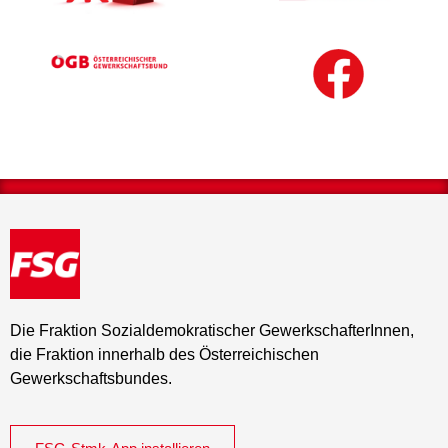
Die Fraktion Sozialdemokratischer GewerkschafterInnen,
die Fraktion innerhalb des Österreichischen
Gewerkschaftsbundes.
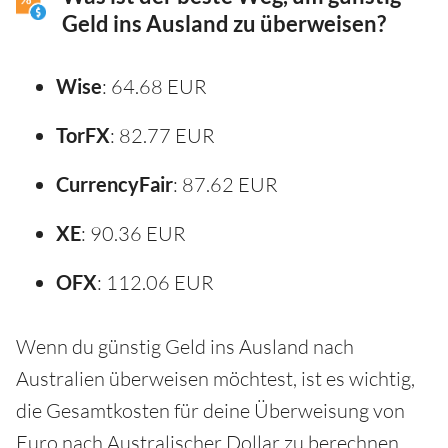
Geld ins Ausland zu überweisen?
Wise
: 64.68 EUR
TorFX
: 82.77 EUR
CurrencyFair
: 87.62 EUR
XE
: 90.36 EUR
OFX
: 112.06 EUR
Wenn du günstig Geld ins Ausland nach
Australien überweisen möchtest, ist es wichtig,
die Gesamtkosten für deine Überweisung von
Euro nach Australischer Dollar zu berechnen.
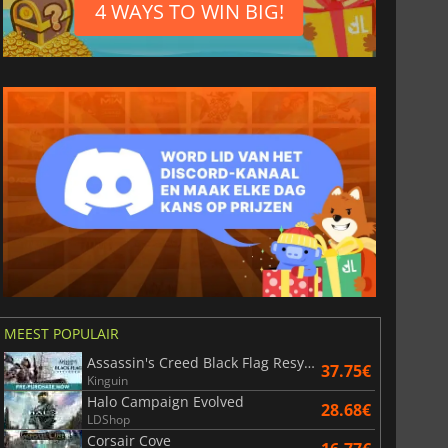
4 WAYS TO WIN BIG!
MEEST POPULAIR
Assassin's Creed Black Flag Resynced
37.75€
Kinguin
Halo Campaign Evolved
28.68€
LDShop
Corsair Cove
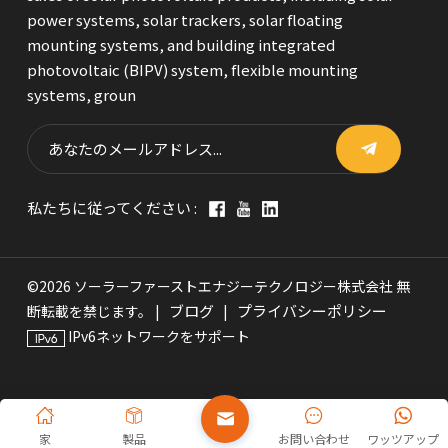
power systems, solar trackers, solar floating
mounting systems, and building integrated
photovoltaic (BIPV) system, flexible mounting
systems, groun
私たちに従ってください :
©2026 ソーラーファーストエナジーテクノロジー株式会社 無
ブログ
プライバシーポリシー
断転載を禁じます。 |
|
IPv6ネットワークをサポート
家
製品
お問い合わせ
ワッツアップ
--
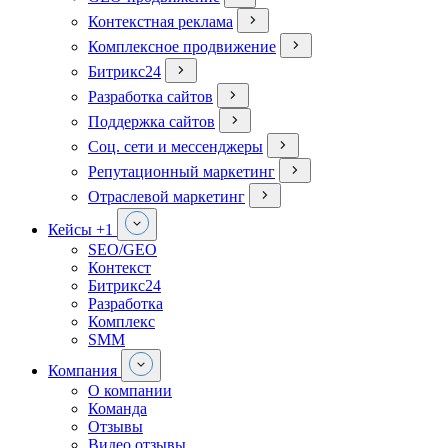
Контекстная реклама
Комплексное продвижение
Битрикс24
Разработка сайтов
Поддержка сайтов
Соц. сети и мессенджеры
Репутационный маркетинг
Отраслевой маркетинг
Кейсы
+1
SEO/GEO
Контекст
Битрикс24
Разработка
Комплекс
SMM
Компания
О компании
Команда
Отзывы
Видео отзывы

_Work item_. Starting with the line above that holds "Репутационный маркетинг" and stopping with the line that holds "Видео отзывы", reproduce each line exactly, omitting all other lines.

_The answer_.
Репутационный маркетинг
Отраслевой маркетинг
Кейсы
+1
SEO/GEO
Контекст
Битрикс24
Разработка
Комплекс
SMM
Компания
О компании
Команда
Отзывы
Видео отзывы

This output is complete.